Insomma i governi ladri hanno vinto ancora una volta, destinando risorse a opere inutili e dannose pensate nella loro funzione di macchine mangiasoldi pubblici per foraggiare imprese disoneste e inefficienti, che lucrano sull’incompetenza, i cattivi materiali al risparmio, gli appalti opachi, i ritardi della benefica burocrazia, per oliare i meccanismi grazie alle mance, ai Rolex, alle consulenze, agli appartamenti all’insaputa dei beneficiari, determinando condizioni di crisi che sconfinano nella provvidenziale emergenza vocata a generare trasgressione di regole, regimi di deroghe e licenze, promozione di autorità speciali con poteri eccezionali, la corruzione delle leggi per autorizzare la corruzione in forma di legge.

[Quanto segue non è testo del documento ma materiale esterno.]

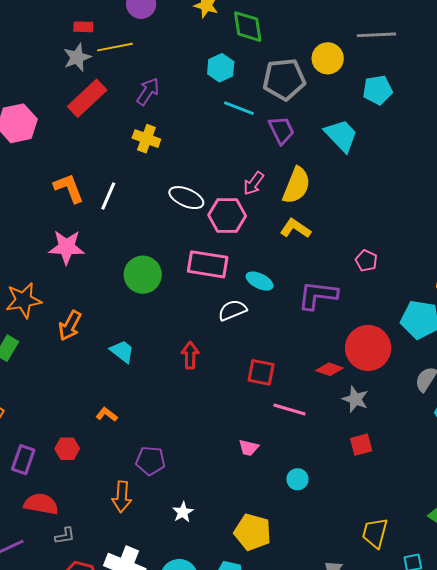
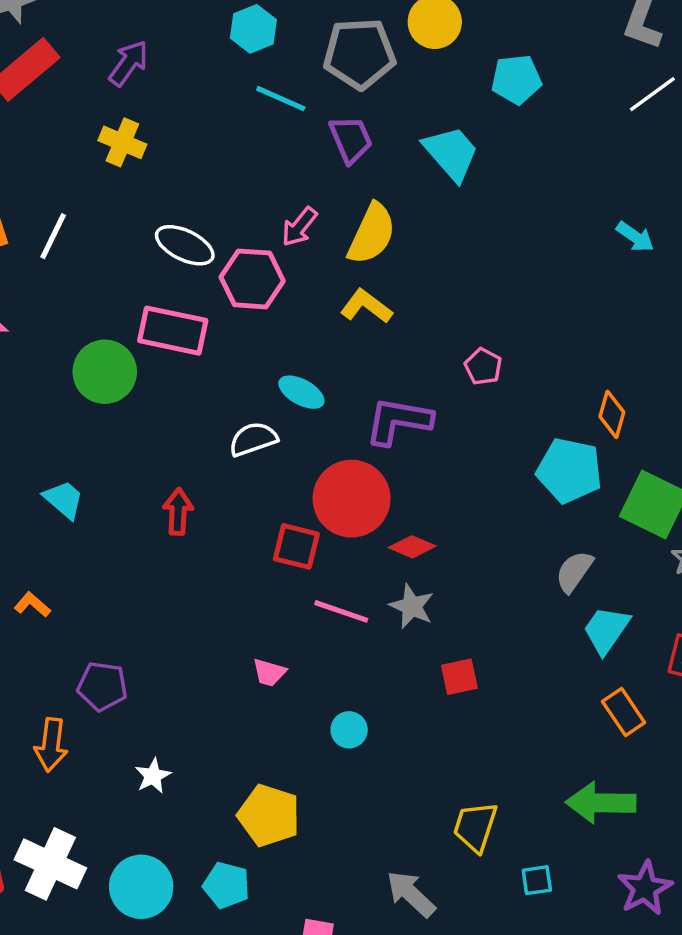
pink rectangle: (208, 264) -> (173, 331), moved
red circle: (368, 348) -> (352, 499), moved
gray star: (355, 399) -> (412, 606), moved

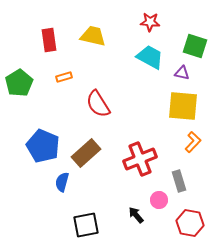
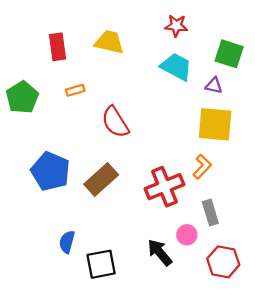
orange L-shape: (193, 142) -> (202, 167), moved
blue semicircle: (62, 182) -> (67, 242), moved
black arrow: (136, 215) -> (160, 252), size x1.4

Hanno vinto ancora narrando delle occasioni occupazionali di grandi eventi, grandi opere e grandi cantieri dove far lavorare un esercito precario a termine, proprio come quello dei dipendenti del Mibact metà dei quali presta la sua opera senza contratto, quando un immenso e qualificato bacino di lavoro potrebbe essere quello della manutenzione, del risanamento, della tutela, della vigilanza e della cura. Hanno vinto ancora impoverendo e costringendo alla fuga il popolo delle campagne e pure quello dei centri cittadini, espulsi verso periferie umiliate dove il brutto originario diventa deposito prescelto per altre brutture e per nuove e antiche povertà da confinare lontane dalla vista di ceti privilegiati arroccati nei loro ghetti di lusso e protetti da polizie private e pubbliche incaricate di salvare il decoro.

I governi ladri hanno vinto e vinceranno perché hanno imparato a dividerci, a farci odiare tra noi in modo che sperperiamo così la collera che dovremmo destinare a loro.